The Company computes its consolidated income tax provision each quarter based on a projected annual effective tax rate, as required. The Company is required to reduce deferred tax assets by a valuation allowance if, based on all available evidence, it is considered more likely than not that some portion or all of the benefit of the deferred tax assets will not be realized in future periods.  The Company also records the income tax impact of certain discrete, unusual or infrequently occurring items including changes in judgment about valuation allowances and effects of changes in tax laws or rates, in the interim period in which they occur.



When a company maintains a valuation allowance in a particular jurisdiction, no net income tax expense or (benefit) will typically be provided on income (loss) for that jurisdiction on an annual basis.  Jurisdictions with projected income that maintain a valuation allowance typically will form part of the projected annual effective tax rate calculation discussed above.  However, jurisdictions with a projected loss for the year that maintain a valuation allowance are excluded from the projected annual effective income tax rate calculation. Instead, the income tax for these jurisdictions is computed separately.



The actual year to date income tax expense (benefit) is the product of the most current projected annual effective income tax rate and the actual year to date pre-tax income (loss) adjusted for any discrete tax items. The income tax expense (benefit) for a particular quarter is the difference between the year to date calculation of income tax expense (benefit) and the year to date calculation for the prior quarter.
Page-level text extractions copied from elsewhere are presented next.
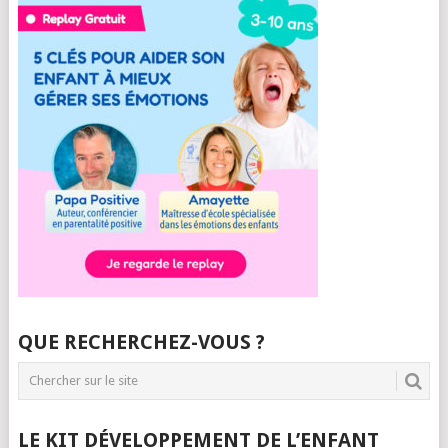
QUE RECHERCHEZ-VOUS ?
LE KIT DÉVELOPPEMENT DE L’ENFANT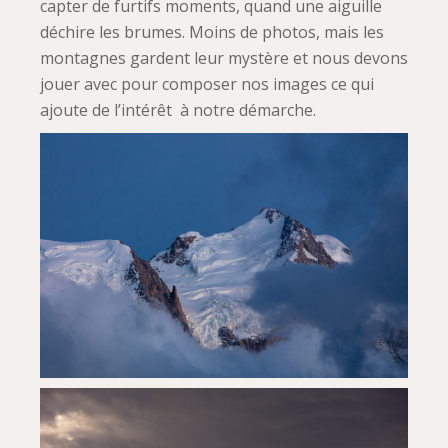
capter de furtifs moments, quand une aiguille
déchire les brumes. Moins de photos, mais les
montagnes gardent leur mystère et nous devons
jouer avec pour composer nos images ce qui
ajoute de l’intérêt à notre démarche.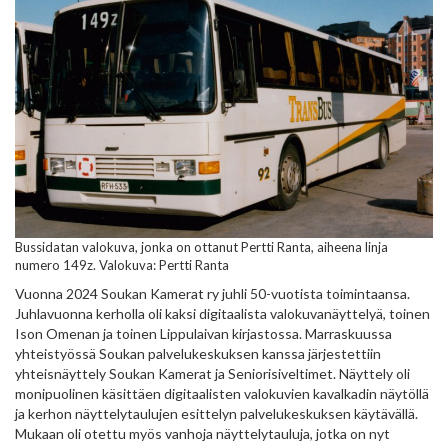
Bussidatan valokuva, jonka on ottanut Pertti Ranta, aiheena linja
numero 149z. Valokuva: Pertti Ranta
Vuonna 2024 Soukan Kamerat ry juhli 50-vuotista toimintaansa.
Juhlavuonna kerholla oli kaksi digitaalista valokuvanäyttelyä, toinen
Ison Omenan ja toinen Lippulaivan kirjastossa. Marraskuussa
yhteistyössä Soukan palvelukeskuksen kanssa järjestettiin
yhteisnäyttely Soukan Kamerat ja Seniorisiveltimet. Näyttely oli
monipuolinen käsittäen digitaalisten valokuvien kavalkadin näytöllä
ja kerhon näyttelytaulujen esittelyn palvelukeskuksen käytävällä.
Mukaan oli otettu myös vanhoja näyttelytauluja, jotka on nyt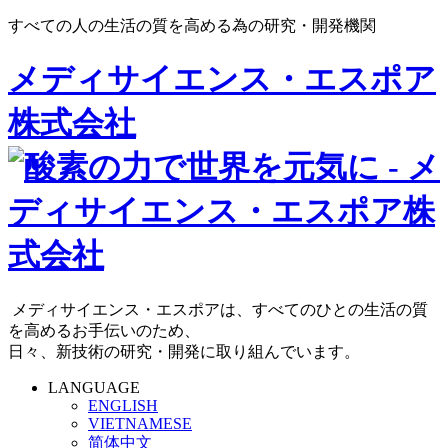
すべての人の生活の質を高める為の研究・開発機関
メディサイエンス・エスポア
株式会社
メディサイエンス・エスポアは、すべてのひとの生活の質
を高めるお手伝いのため、
日々、新技術の研究・開発に取り組んでいます。
LANGUAGE
ENGLISH
VIETNAMESE
简体中文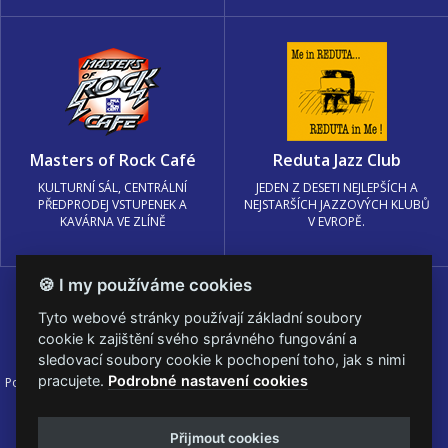
Masters of Rock Café
Reduta Jazz Club
KULTURNÍ SÁL, CENTRÁLNÍ
JEDEN Z DESETI NEJLEPŠÍCH A
PŘEDPRODEJ VSTUPENEK A
NEJSTARŠÍCH JAZZOVÝCH KLUBŮ
KAVÁRNA VE ZLÍNĚ
V EVROPĚ.
🍪 I my používáme cookies
Tyto webové stránky používají základní soubory
cookie k zajištění svého správného fungování a
sledovací soubory cookie k pochopení toho, jak s nimi
pracujete.
Podrobné nastavení cookies
Podmínky užití
🍪 Změnit nastavení cookies.
© PRAGOKONCERT BOHEMIA, a.s.
Přijmout cookies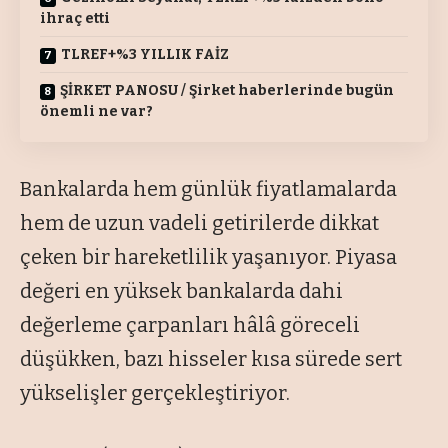
ihraç etti
TLREF+%3 YILLIK FAİZ
ŞİRKET PANOSU / Şirket haberlerinde bugün
önemli ne var?
Bankalarda hem günlük fiyatlamalarda
hem de uzun vadeli getirilerde dikkat
çeken bir hareketlilik yaşanıyor. Piyasa
değeri en yüksek bankalarda dahi
değerleme çarpanları hâlâ göreceli
düşükken, bazı hisseler kısa sürede sert
yükselişler gerçekleştiriyor.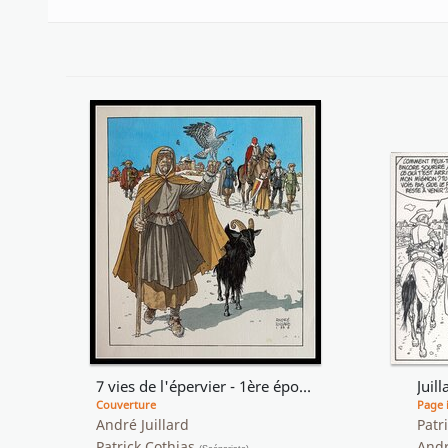
7 vies de l'épervier - 1ère époque - Couverture de l'intégrale
Juill
Couverture
Page 
André Juillard
Patr
Patrick Cothias
Andr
Therefore, the actual effective income tax rate during a particular quarter can vary significantly based upon the jurisdictional mix and timing of actual earnings compared to projected annual earnings, permanent items, earnings for those jurisdictions that maintain a valuation allowance, tax associated with jurisdictions excluded from the projected annual effective income tax rate calculation and discrete items.



The Company recognized income tax expense of $919 and $32 from continuing operations for federal, state and foreign income taxes for the three months ended September 30, 2016 and 2015, respectively.  The increase in income tax expense for the three months ended September 30, 2016 compared to the same period for 2015 was primarily due to the increase in consolidated earnings. Also, income tax expense increased due to PST’s operating loss which generated a benefit for the third quarter of 2015, however, due to the valuation allowance position taken in the fourth quarter of 2015, no longer provides a tax benefit in 2016.  The effective tax rate increased to 8.4% in the third quarter of 2016 from 0.4% in the third quarter of 2015 primarily due to a full valuation allowance on PST’s loss that negatively impacted the effective tax rate. The impact of PST on the effective tax rate was partially offset by the continued strong performance of the U.S. operations which, due to a full valuation allowance, positively impacted the effective tax rate.



The Company recognized income tax expense (benefit) of $3,114 and $(202) from continuing operations for federal, state and foreign income taxes for the nine months ended September 30, 2016 and 2015, respectively.  The increase in income tax expense for the nine months ended September 30, 2016 compared to the same period for 2015 was primarily due to the increase in consolidated earnings. In addition, income tax expense increased due to PST’s operating loss which generated a benefit for the first nine months of 2015, however, due to the valuation allowance position taken in the fourth quarter of 2015, no longer provides a tax benefit in 2016.  The effective tax rate increased to 10.3% in the first nine months of 2016 from (1.3)% in the first nine months of 2015 primarily due to a full valuation allowance on PST’s loss that negatively impacted the effective tax rate. The impact of PST on the effective tax rate was partially offset by the continued strong performance of the U.S. operations which, due to a full valuation allowance, positively impacted the effective tax rate.